### WHAT TO WORK ON
Beginning at the top of the data below, restate every line word for word until the line containing "界観の楽曲を産み出す。それらの素材をリアルタイムにエディット&ダブ" has been included, and omit the pictures.

### SOURCE RECORDS
* * *

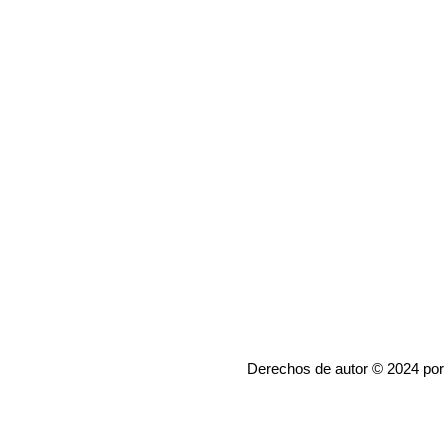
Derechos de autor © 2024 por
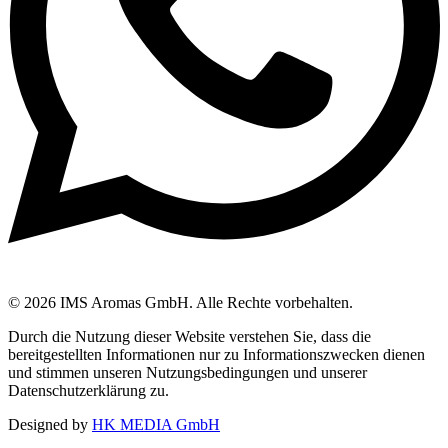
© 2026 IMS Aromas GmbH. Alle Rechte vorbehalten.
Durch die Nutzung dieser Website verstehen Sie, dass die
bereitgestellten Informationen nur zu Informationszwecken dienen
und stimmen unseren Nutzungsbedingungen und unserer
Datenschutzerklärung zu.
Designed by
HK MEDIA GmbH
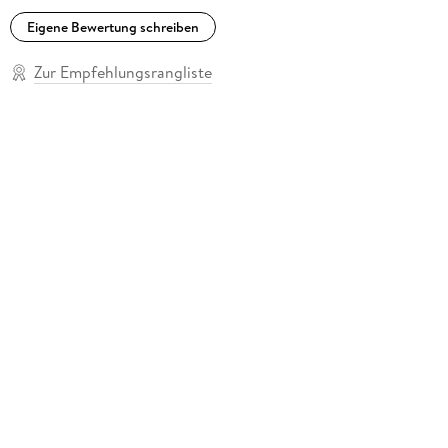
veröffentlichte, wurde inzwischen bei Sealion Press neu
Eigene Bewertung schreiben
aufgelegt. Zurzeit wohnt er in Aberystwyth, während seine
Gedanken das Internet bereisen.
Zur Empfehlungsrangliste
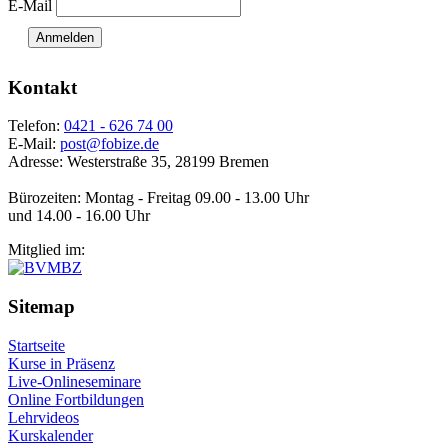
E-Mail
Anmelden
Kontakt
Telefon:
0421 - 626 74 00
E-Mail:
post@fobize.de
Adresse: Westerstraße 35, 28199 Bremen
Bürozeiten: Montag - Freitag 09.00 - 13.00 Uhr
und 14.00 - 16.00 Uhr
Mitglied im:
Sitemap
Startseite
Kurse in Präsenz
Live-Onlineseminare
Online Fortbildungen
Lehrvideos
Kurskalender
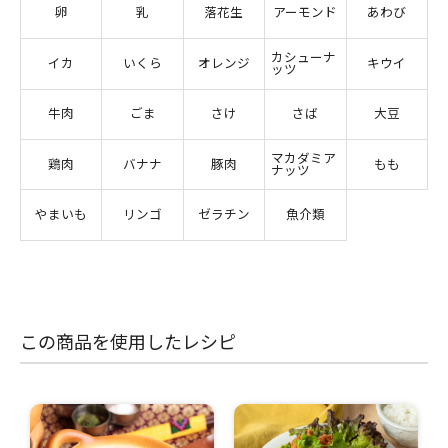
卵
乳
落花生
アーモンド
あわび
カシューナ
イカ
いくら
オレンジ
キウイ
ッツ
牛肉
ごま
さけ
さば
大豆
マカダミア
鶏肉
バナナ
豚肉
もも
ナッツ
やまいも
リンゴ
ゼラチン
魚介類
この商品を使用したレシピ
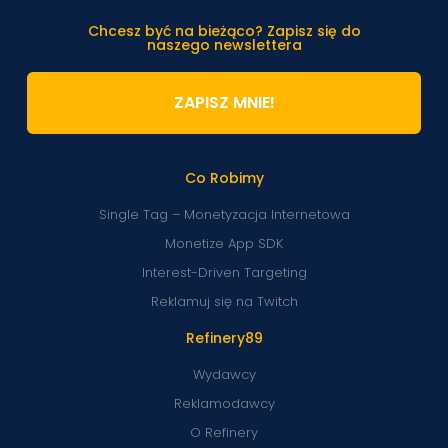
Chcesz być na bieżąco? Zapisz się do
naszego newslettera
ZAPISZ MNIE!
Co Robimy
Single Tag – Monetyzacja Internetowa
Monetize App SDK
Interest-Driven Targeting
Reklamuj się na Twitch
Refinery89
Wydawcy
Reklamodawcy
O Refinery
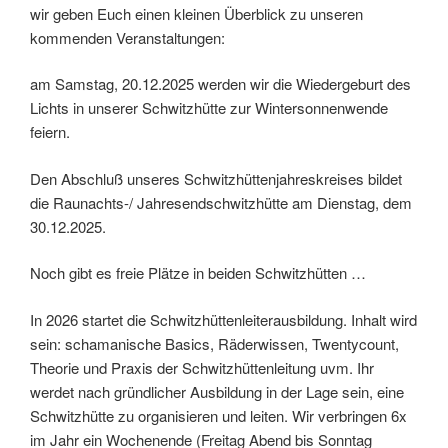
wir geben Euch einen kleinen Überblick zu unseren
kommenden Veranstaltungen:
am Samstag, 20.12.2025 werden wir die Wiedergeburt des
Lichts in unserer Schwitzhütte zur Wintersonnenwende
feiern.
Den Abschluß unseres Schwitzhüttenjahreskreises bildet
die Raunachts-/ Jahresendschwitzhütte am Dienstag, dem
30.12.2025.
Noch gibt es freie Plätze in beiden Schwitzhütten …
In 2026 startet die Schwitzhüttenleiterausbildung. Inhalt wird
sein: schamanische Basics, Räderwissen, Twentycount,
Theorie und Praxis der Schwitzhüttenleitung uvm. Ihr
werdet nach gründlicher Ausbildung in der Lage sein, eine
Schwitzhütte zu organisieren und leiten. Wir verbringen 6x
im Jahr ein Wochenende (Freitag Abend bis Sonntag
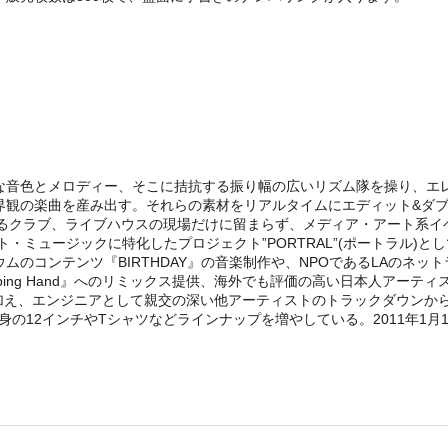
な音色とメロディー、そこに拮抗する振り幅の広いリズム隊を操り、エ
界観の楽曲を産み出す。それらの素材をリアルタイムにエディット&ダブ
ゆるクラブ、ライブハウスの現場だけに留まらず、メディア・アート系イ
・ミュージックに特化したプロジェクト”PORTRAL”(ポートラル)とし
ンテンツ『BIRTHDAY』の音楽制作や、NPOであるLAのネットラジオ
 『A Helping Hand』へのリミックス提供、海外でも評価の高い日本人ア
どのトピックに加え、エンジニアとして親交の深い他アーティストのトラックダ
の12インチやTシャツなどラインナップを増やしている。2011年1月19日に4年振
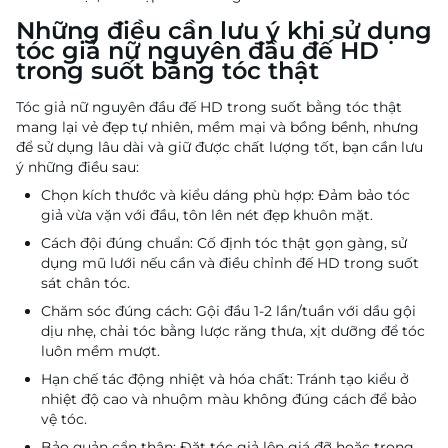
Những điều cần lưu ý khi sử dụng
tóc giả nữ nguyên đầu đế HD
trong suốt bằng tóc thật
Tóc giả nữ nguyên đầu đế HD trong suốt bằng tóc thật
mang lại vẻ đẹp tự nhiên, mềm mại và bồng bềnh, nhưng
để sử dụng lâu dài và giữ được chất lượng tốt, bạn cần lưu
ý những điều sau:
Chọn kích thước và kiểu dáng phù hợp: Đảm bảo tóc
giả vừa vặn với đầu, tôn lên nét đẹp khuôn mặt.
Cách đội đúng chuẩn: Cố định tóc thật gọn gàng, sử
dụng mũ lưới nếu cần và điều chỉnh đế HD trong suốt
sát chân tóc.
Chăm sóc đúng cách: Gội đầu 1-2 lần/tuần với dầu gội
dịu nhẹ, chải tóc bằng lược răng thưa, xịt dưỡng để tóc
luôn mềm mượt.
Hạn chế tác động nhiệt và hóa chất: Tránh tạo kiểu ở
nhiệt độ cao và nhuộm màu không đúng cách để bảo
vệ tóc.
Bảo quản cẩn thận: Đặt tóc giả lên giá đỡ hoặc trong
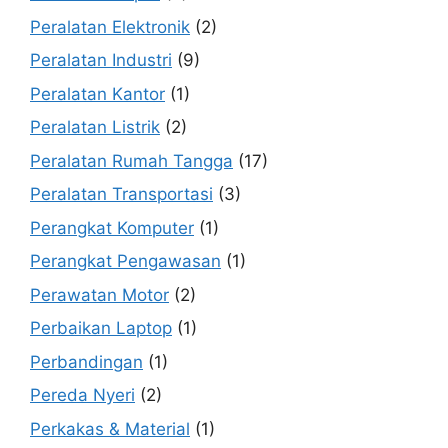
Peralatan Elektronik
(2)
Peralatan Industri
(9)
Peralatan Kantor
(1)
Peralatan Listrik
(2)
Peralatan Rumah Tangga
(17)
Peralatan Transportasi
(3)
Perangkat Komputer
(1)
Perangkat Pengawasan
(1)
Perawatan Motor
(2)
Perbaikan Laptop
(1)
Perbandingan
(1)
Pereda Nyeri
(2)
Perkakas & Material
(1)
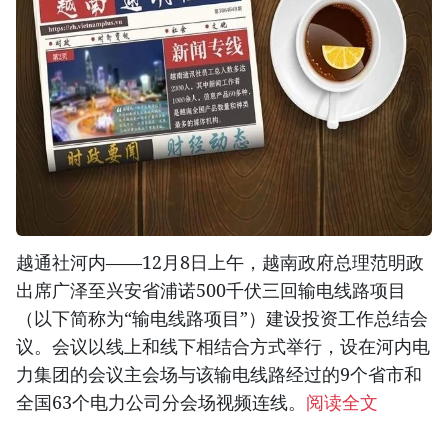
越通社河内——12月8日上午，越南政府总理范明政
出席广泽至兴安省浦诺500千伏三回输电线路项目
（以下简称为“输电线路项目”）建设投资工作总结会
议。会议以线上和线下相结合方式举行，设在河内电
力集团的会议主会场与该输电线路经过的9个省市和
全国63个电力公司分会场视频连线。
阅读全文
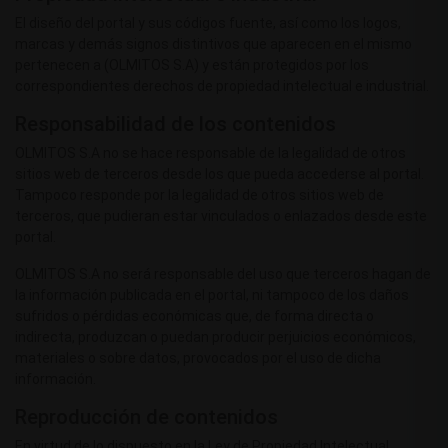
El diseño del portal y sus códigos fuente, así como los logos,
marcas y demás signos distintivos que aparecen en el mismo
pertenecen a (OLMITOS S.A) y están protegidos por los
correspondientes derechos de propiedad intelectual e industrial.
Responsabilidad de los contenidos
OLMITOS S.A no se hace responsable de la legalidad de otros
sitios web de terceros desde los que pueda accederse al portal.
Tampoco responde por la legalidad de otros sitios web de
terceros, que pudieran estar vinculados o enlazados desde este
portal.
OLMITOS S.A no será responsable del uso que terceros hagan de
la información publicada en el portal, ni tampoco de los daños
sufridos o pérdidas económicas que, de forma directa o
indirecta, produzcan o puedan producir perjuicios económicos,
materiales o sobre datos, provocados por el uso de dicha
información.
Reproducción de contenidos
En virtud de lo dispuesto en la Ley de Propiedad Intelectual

* * *

### TASK RESULT
Derechos de autor © 2024 por
© 2026 IMS Aromas GmbH. Alle Rechte vorbehalten.
Durch die Nutzung dieser Website verstehen Sie, dass die
bereitgestellten Informationen nur zu Informationszwecken dienen
und stimmen unseren Nutzungsbedingungen und unserer
Datenschutzerklärung zu.
Designed by
HK MEDIA GmbH
veröffentlichte, wurde inzwischen bei Sealion Press neu
Eigene Bewertung schreiben
aufgelegt. Zurzeit wohnt er in Aberystwyth, während seine
Gedanken das Internet bereisen.
Zur Empfehlungsrangliste
E-Mail
Anmelden
Kontakt
Telefon:
0421 - 626 74 00
E-Mail:
post@fobize.de
Adresse: Westerstraße 35, 28199 Bremen
Bürozeiten: Montag - Freitag 09.00 - 13.00 Uhr
und 14.00 - 16.00 Uhr
Mitglied im:
Sitemap
Startseite
Kurse in Präsenz
Live-Onlineseminare
Online Fortbildungen
Lehrvideos
Kurskalender
卵
乳
落花生
アーモンド
あわび
カシューナ
イカ
いくら
オレンジ
キウイ
ッツ
牛肉
ごま
さけ
さば
大豆
マカダミア
鶏肉
バナナ
豚肉
もも
ナッツ
やまいも
リンゴ
ゼラチン
魚介類
この商品を使用したレシピ
Chcesz być na bieżąco? Zapisz się do
naszego newslettera
ZAPISZ MNIE!
Co Robimy
Single Tag – Monetyzacja Internetowa
Monetize App SDK
Interest-Driven Targeting
Reklamuj się na Twitch
Refinery89
Wydawcy
Reklamodawcy
O Refinery
wir geben Euch einen kleinen Überblick zu unseren
kommenden Veranstaltungen:
am Samstag, 20.12.2025 werden wir die Wiedergeburt des
Lichts in unserer Schwitzhütte zur Wintersonnenwende
feiern.
Den Abschluß unseres Schwitzhüttenjahreskreises bildet
die Raunachts-/ Jahresendschwitzhütte am Dienstag, dem
30.12.2025.
Noch gibt es freie Plätze in beiden Schwitzhütten …
In 2026 startet die Schwitzhüttenleiterausbildung. Inhalt wird
sein: schamanische Basics, Räderwissen, Twentycount,
Theorie und Praxis der Schwitzhüttenleitung uvm. Ihr
werdet nach gründlicher Ausbildung in der Lage sein, eine
Schwitzhütte zu organisieren und leiten. Wir verbringen 6x
im Jahr ein Wochenende (Freitag Abend bis Sonntag
な音色とメロディー、そこに拮抗する振り幅の広いリズム隊を操り、エ
界観の楽曲を産み出す。それらの素材をリアルタイムにエディット&ダブ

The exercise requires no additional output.